MOUNTAIN VIEW, Calif.-NASA
has a simple, one-word answer for those who have ever asked any of the
following questions:
Does the U.S.
government use open-source software in research, testing and production? Does
it develop its own software and work within a community in an open-source
manner?
And does it distribute open-source software back to the
community, once it's been vetted and sanctioned as ready for prime time by
federal IT chiefs?
The answer to each of the above, of course, is yes. But
legal caveats, fine print and the amorphous character of software itself make
it much more complicated than all that.

NASA on March 29 and 30 hosted its first-ever
Open Source Summit here at the Ames
Research Center
at the former Naval Air Station (NAS) Moffett Field, now known as the Moffett
Federal Airfield. This is generally the destination for Air Force One and Air
Force Two when the president and vice president visit the San Francisco Bay
Area.
Speakers at the event at the event included Google free and
open-source evangelist Chris DiBona; Pascal Finette, director of Mozillas Labs;
Bob Sutor, vice president of Open Systems at IBM;
and Red Hat CTO Brian Stevens.
The main point was to bring open-source and government
software development into the front court, so more conversations can start up
around the topic. It's well-known that the U.S.
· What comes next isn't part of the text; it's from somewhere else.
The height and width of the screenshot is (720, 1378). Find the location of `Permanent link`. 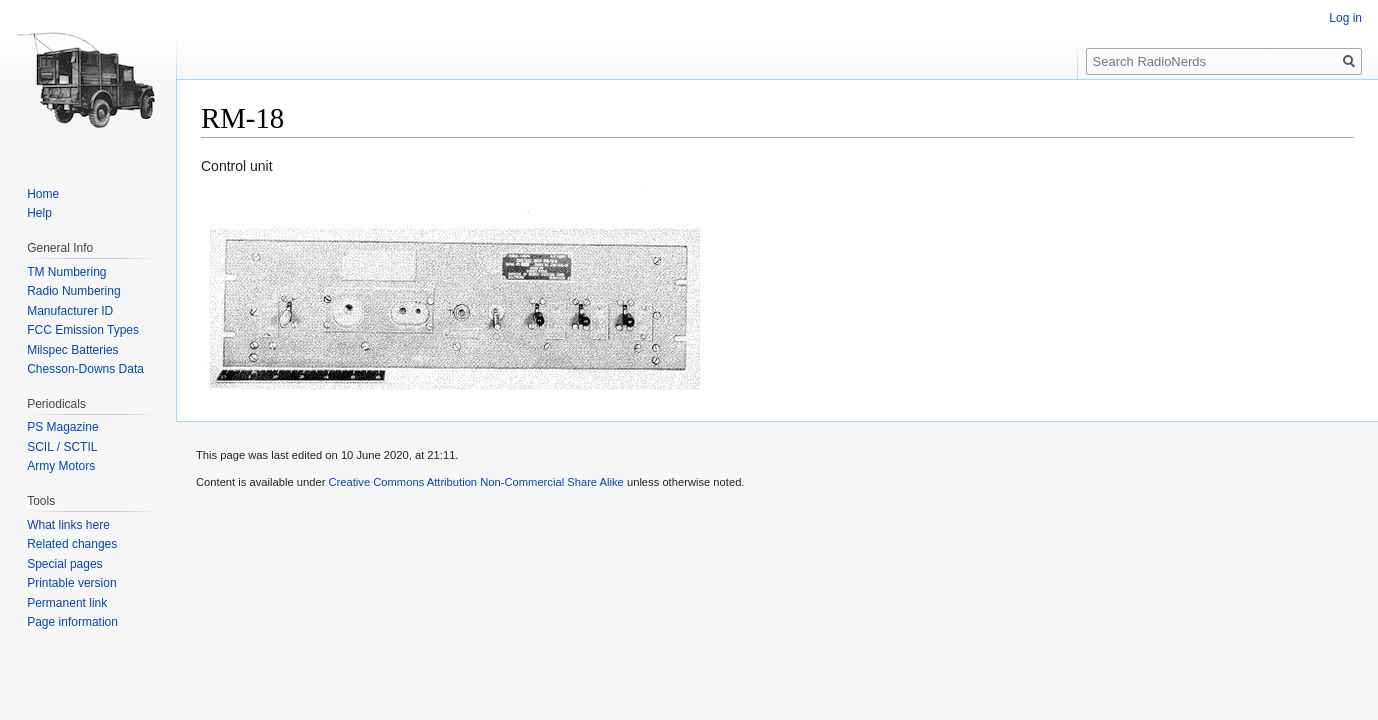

government needs to freshen up its whole IT apparatus, and with budgets being
as tight as they are, open source and the help of a volunteer community looks
like an awfully good answer for some of that project building.
NASA's Open-Source License 'Incompatible' with Others
NASA's open-source legal guru, David Wheeler of the
Institute for Defense Analysis in the Department of Defense, told a group of
journalists and assorted guests on Day 1 that potential contractors should know
that his agency has
its own
open-source license and that it is "incompatible with every other
known open-source software license."
In fact, it shouldn't be a surprise to anybody who's ever
worked with the federal government that each federal department in its massive
bureaucracy has a slightly different approach to open-source software use,
development and distribution as it pertains to each of their missions.
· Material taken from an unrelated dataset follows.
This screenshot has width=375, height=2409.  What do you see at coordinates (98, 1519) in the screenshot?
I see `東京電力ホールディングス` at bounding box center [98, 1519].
Thus, it behooves software developers who are interested in
various government projects to make sure they have all the legalese in front of
them before committing to work on the project-whether the job's as small as
writing a widget for a control panel or as complicated as helping out on an
ultra-sensitive aerospace initiative.
So much for keeping things simple.
"We have to do it this way," Wheeler said.
"We all have to develop different software for the missions we have
to do, and we have different needs for community support.
"For example, NASA tends to build things [IT] on a
truly cosmic scale, as you might imagine. We can and do release a lot of
software to the open-source community, but how many other organizations are
realistically going to have use for that kind of scale-out software?"
Wheeler also made a point with which most open-source
community members probably will not agree.
"All software-open source or not-is commercial
software," Wheeler declared, without equivocation. "There is no such
thing as non-commercial software. Period.
"All software leads to some kind of commercial usage,
whether it is for monetary compensation or whether it is for some other kind of
softer compensation, like recognition or publicity or whatever. All of these
types of compensation have some kind of value to the developer."
Most open-source software uses a give-away-for-free
"hook" version that is intended to become so useful to the user that
he or she eventually wants to buy the full-featured version, Wheeler
said. "What is that but commercialized software?" he asked.